PSA: Gemma 27b ggufs can be pretty sensitive to blast batch size changes

Posted by SomeOddCodeGuy@reddit | LocalLLaMA | View on Reddit | 7 comments

So this is a pretty short one because I'm writing it over my lunch break, but wanted to toss this out in case it might help others who got to fiddling with things that they probably shouldn't like I did. When running Koboldcpp, I usually run my models with 2048 blast batch size, since [prompt processing speed is a pain](https://www.reddit.com/r/LocalLLaMA/comments/1aw08ck/real_world_speeds_on_the_mac_koboldcpp_context/) for Macs, and there's at least [some evidence that doing this can help](https://www.reddit.com/r/LocalLLaMA/comments/16famrm/koboldcpp_llamacpp_frankensteined_some_blast/). Well, over the past few days I was struggling to get Gemma 27b gguf to work with Koboldcpp, and couldn't figure out why.
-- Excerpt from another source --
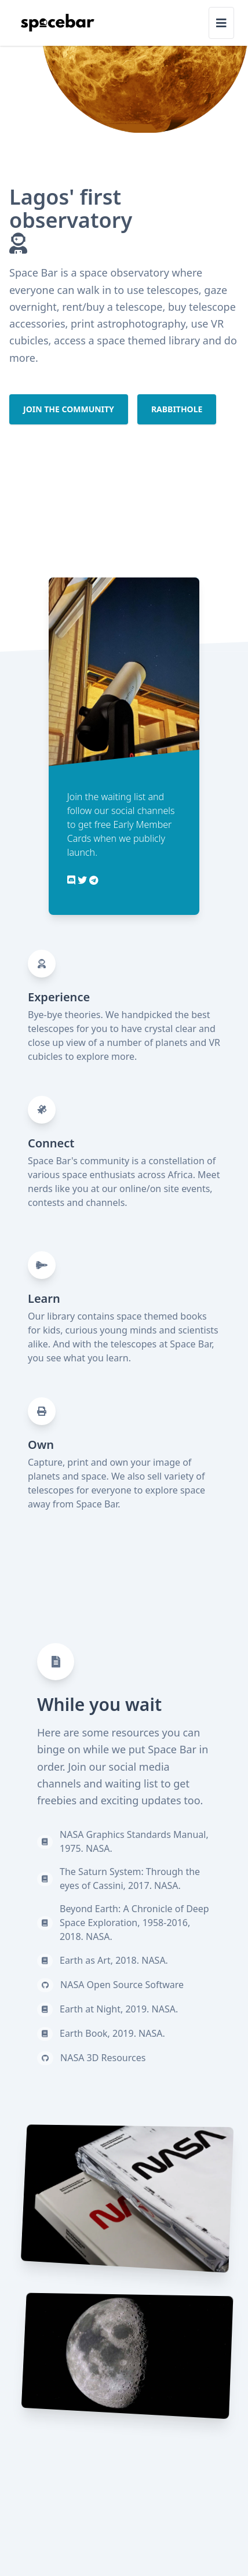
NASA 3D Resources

The few coherent responses I could get out of it were just not great, but honestly most responses were plain gibberish. Turns out that my standard command for kicking off kobold, which includes setting 2048 blast batch size, was the issue. I kicked the batch size down to the standard 512, and suddenly Gemma was smart as could be. As an additional note- this got me interested in the effect of blast batch size on inference quality, so I did a couple of quick tests; nothing scientific, but rather just a quick peek at what would happen. I re-ran a challenging coding question a few times with Wizard, and found that I consistently got better results at 256 batch size than anything else. Mind you, I didn't run a lot of tests so this could be just coincidence, but thought that would be a fun-to-mention thing. Anyhow, just wanted to give a heads up about that.